=== Section Start ===

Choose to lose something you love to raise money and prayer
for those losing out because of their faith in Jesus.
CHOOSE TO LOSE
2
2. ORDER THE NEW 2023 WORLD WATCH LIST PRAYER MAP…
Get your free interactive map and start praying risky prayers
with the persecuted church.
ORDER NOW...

=== Section End ===
=== Section Start ===

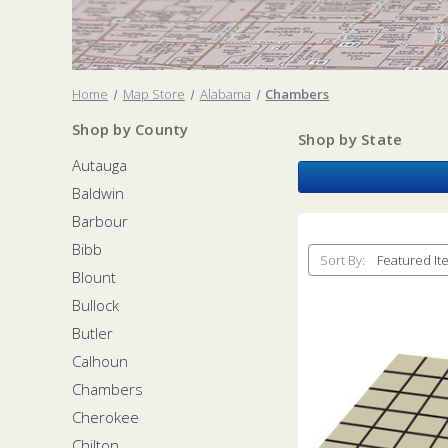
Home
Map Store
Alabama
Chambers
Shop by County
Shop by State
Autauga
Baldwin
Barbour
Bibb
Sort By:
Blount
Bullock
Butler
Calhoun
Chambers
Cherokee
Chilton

=== Section End ===

* _ACTIVITY_: Going down the listing above, begin printing at the line with "for those losing" and finish with the line with "ORDER NOW...", exactly as they appear.

* _TASK RESPONSE_:
for those losing out because of their faith in Jesus.
CHOOSE TO LOSE
2
2. ORDER THE NEW 2023 WORLD WATCH LIST PRAYER MAP…
Get your free interactive map and start praying risky prayers
with the persecuted church.
ORDER NOW...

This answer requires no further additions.